Ireland sends letter of support to Jerusalem Holocaust commemoration
Almost 50 world leaders accept Israeli invitation to Auschwitz liberation anniversary event
Israeli President Reuven Rivlin (right) with governor-general of Australia David Hurley at a meeting ahead of the World Holocaust Forum at the presidential residence in Jerusalem, Israel, on Tuesday. Photograph: EPA/Abir Sultan
World leaders are gathering in Jerusalem this week to commemorate the 75th anniversary of the liberation of the Auschwitz death camp.
Almost 50 world leaders accepted the invitation of Israeli president Reuven Rivlin and the Yad Vashem holocaust memorial museum to attend, including US vice president Mike Pence, Russian president Vladimir Putin, Britain’s prince Charles, German president Frank-Walter Steinmeier and French president Emmanuel Macron.

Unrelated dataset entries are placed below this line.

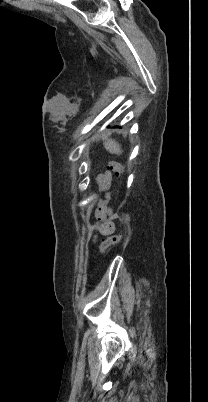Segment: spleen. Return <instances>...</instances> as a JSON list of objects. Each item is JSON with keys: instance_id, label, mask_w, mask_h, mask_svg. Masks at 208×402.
Listing matches in <instances>:
<instances>
[{"instance_id": "3e777b00", "label": "spleen", "mask_w": 208, "mask_h": 402, "mask_svg": "<svg viewBox=\"0 0 208 402\" xmlns=\"http://www.w3.org/2000/svg\"><path fill=\"white\" fill-rule=\"evenodd\" d=\"M104 146H105V150H107V152H109V154H117V156H119V154H122V150H121V146H119L118 142H116V140H108V138H106V142H104Z\"/></svg>"}]
</instances>
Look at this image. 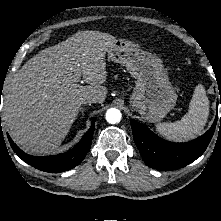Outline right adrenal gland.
<instances>
[{"instance_id": "2a0ac1e0", "label": "right adrenal gland", "mask_w": 221, "mask_h": 221, "mask_svg": "<svg viewBox=\"0 0 221 221\" xmlns=\"http://www.w3.org/2000/svg\"><path fill=\"white\" fill-rule=\"evenodd\" d=\"M80 111H81V114H82V117L84 116V108H80Z\"/></svg>"}]
</instances>
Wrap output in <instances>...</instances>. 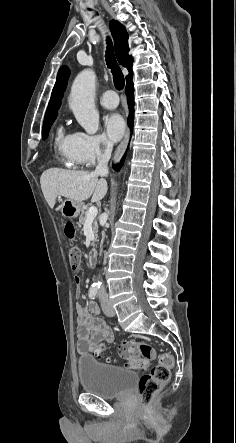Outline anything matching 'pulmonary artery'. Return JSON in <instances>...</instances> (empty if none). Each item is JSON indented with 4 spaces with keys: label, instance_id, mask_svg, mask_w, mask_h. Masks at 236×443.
<instances>
[{
    "label": "pulmonary artery",
    "instance_id": "e3ab8cb5",
    "mask_svg": "<svg viewBox=\"0 0 236 443\" xmlns=\"http://www.w3.org/2000/svg\"><path fill=\"white\" fill-rule=\"evenodd\" d=\"M115 96L116 93L114 91L108 90L101 95L99 102L103 107L113 109L117 107L119 103L118 99H116Z\"/></svg>",
    "mask_w": 236,
    "mask_h": 443
}]
</instances>
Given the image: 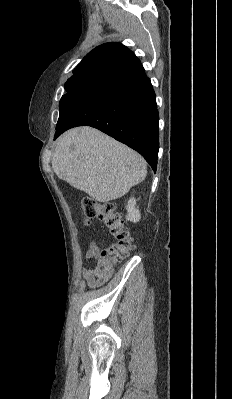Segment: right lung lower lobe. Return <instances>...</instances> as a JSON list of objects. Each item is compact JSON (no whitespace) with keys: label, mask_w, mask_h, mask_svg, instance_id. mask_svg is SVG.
<instances>
[{"label":"right lung lower lobe","mask_w":232,"mask_h":399,"mask_svg":"<svg viewBox=\"0 0 232 399\" xmlns=\"http://www.w3.org/2000/svg\"><path fill=\"white\" fill-rule=\"evenodd\" d=\"M155 92L141 63L101 81L61 109L56 139L89 125L139 152L155 171L159 150Z\"/></svg>","instance_id":"right-lung-lower-lobe-1"}]
</instances>
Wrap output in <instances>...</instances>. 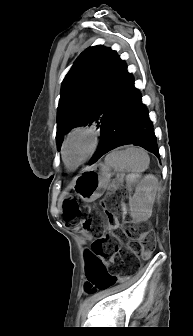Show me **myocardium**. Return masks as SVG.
<instances>
[{
  "label": "myocardium",
  "instance_id": "obj_1",
  "mask_svg": "<svg viewBox=\"0 0 193 336\" xmlns=\"http://www.w3.org/2000/svg\"><path fill=\"white\" fill-rule=\"evenodd\" d=\"M79 134H84V135L89 136L90 140H91V145H90L88 153L86 154V156L81 161H79L75 165H70L69 162L66 159V147H67V144L69 143V141L74 136L79 135ZM99 143H100V135H99V132L95 128L88 127V126H79V127H76L74 129H72L64 137L63 142L61 144V157H62V160H63L64 164L69 169L78 168L79 166L84 164L86 161H88L94 155V153L98 149Z\"/></svg>",
  "mask_w": 193,
  "mask_h": 336
}]
</instances>
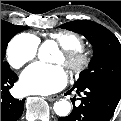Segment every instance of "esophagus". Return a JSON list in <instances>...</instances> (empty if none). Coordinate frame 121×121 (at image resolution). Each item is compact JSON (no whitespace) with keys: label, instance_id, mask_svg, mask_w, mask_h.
Segmentation results:
<instances>
[{"label":"esophagus","instance_id":"34e87169","mask_svg":"<svg viewBox=\"0 0 121 121\" xmlns=\"http://www.w3.org/2000/svg\"><path fill=\"white\" fill-rule=\"evenodd\" d=\"M58 98H59L58 95H52V96L46 97V99H47L48 101H55V100H57Z\"/></svg>","mask_w":121,"mask_h":121}]
</instances>
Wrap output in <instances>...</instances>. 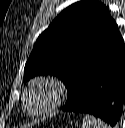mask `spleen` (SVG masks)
Wrapping results in <instances>:
<instances>
[{
    "label": "spleen",
    "mask_w": 125,
    "mask_h": 128,
    "mask_svg": "<svg viewBox=\"0 0 125 128\" xmlns=\"http://www.w3.org/2000/svg\"><path fill=\"white\" fill-rule=\"evenodd\" d=\"M83 128H110L106 123L100 119H96L91 115H86L83 118Z\"/></svg>",
    "instance_id": "obj_1"
}]
</instances>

President Michael D Higgins was unable to attend the event but did forward a letter of support to the gathering, organisers said.
A list of attendees was issued which initially included Mr Higgins’ name but the organisers stressed that this was a mistake.
A spokesperson for Yad Vashem rejected any suggestion of an Irish snub and noted that other dignitaries who had been invited were also unable to attend.
Despite the fact that Mr Higgins was unable to attend, Irish officials stressed the importance of the gathering and noted the President would travel to Poland next week for a commemoration event at Auschwitz.
Ireland also participated in last Sunday’s meeting in Brussels of the International Holocaust Remembrance Alliance which universally adopted a declaration honouring the victims of the Holocaust and committed to a world without genocide.
Established in occupied Poland during the spring of 1940, Auschwitz originally served as a concentration camp for Polish prisoners. After two years, it became Nazi Germany’s most deadly extermination camp. An estimated 1.1 million Jewish adults and children and over 200,000 Poles, Roma, Soviet POWs and others including homosexuals, perished there between 1940-1945.
According to Mr Rivlin, the purpose of the Jerusalem gathering was “to think about how to pass on Holocaust remembrance to generations who will live in a world without survivors, and what steps we must take to ensure the safety and security of Jews, all around the world”.
However, the organisers’ efforts to keep the event free from politics failed when Polish president Andrzej Duda boycotted the event after he was not included in the list of speakers.
“It turns out that presidents Putin, Steinmeier and Macron will be speaking, but the Polish president will not. I do not agree to this,” he said.
Mr Putin has accused Poland of collaborating with Nazi Germany and of having acted in an anti-Semitic way at the start of the war.
Mr Duda’s spokesman, Blazej Spychalski, said the president would have attended if he could speak. “[But] a situation in which the Polish president will sit and listen to the lying, false words of president Putin, without having the possibility to reply, is not good.”
Israel’s foreign minister Yisrael Katz, himself the son of Holocaust survivors, described the Jerusalem event as “the largest diplomatic event in the Israel’s history.”
Security is tight and Jerusalem residents are bracing for two days of traffic chaos with many roads closed off.